I think you are confusing the loop and the remove, and you need to keep them separate.

So, the loop will continue bumping up the index and move from letter to letter....

When looping over the copy (with your "a, b, c d") example, there are 4 items in the list with indexes from 0 to 3. By using a copy the loop sets the letter variable for each value. Then within the loop you do a remove based on the value. Issuing a remove() for the letter "a", will remove the first occurrence of the letter "a". If the list contained 3 entries with the value 'a" then the remove only removes the first one. Like - `["a", "b", "c", "d", "a", "q", "a"]` - we have the value "a" at index 0, 4 and 6. `remove('a')` will only remove the one at index 0 (the first one, you would need to issue two more removes to get all three removed).

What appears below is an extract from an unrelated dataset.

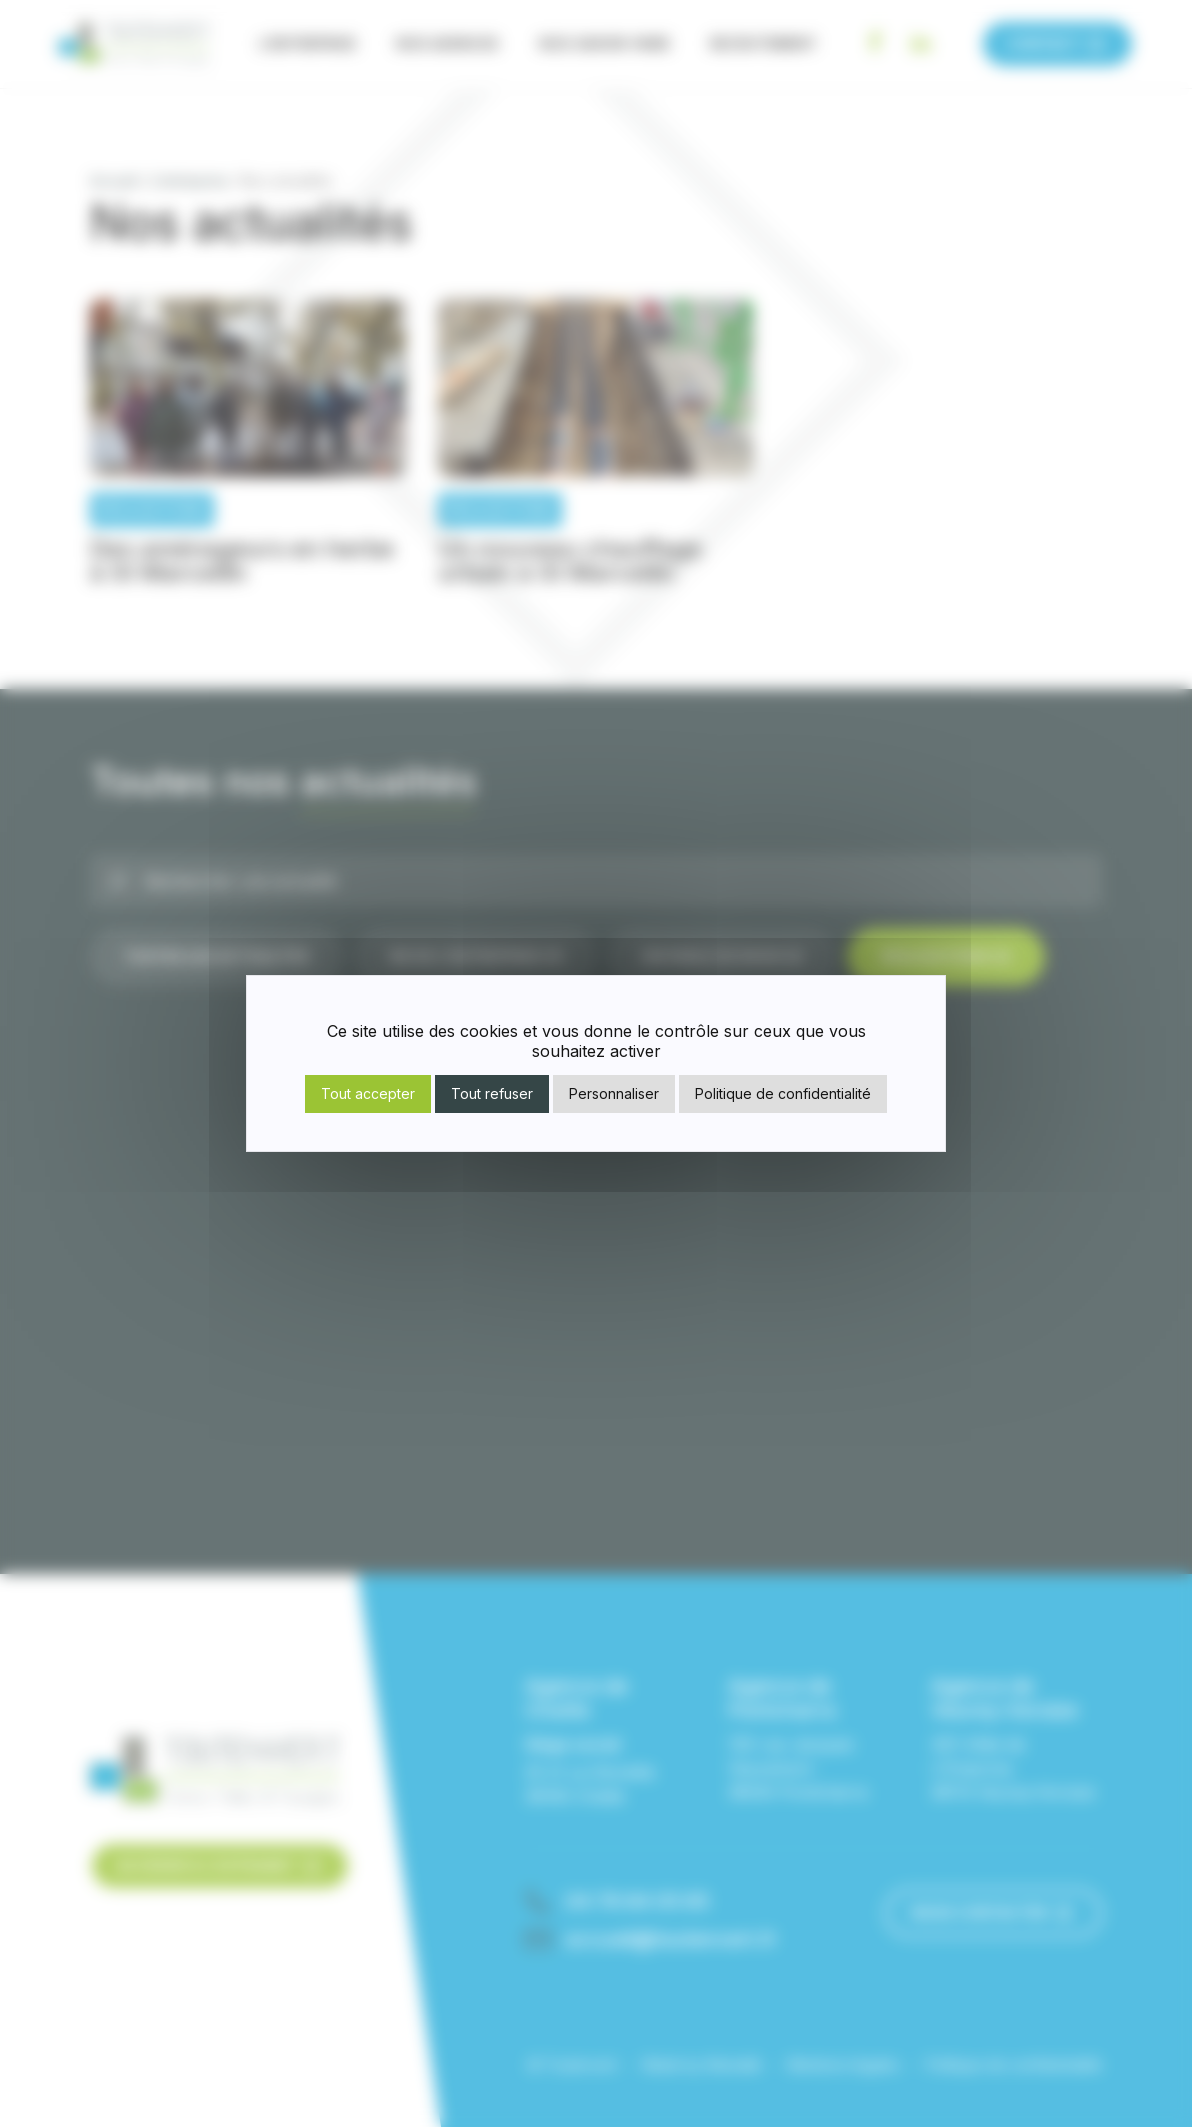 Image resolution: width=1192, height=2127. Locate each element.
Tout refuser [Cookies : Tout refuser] (492, 1093)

if i dont iterate over a copy() of list_of_letters, first we itearte on "a" and "a" got removed, then we left with ["b","c",d"] no we on the next iteration which is in index 1 then "c" got skipped that's the behavior?

No, you mixing the loop and the remove - you need to keep them separate.

In the non-copy() example: The loop is bumping up the index.

First time through the loop - the loop starts at index 0 and updates the letter variable to "a" since that is the value at index 0. Then you issue a remove for the letter "a". The remove finds the first letter "a" at index 0 and removes it. Thus changing the list (the mutable part) and now the list contains b,c and d at index 0, 1 and 2.

Then we loop again. The index is bumped from 0 to 1 and the loop sets the letter variable to c (skipping "b" at index 0 - we're now on index 1 - this is the ah ha part). Now the letter variable is set to "c" and we do a remove (by value) on the letter "c". Changing the list again which now becomes "b" and "d" at index 0 and 1.

Then the loop bumps the index from 1 to 2 and ends because it is through the list - and the result is just b and d.

???

Thanks :D i finally understand that part so when we loop over a copy() of the list we dont lose any elements in the list because we iterate over the first item in the copy() and then we remove the value from the original list and because remove() works by value i just remove the letter at that iteration!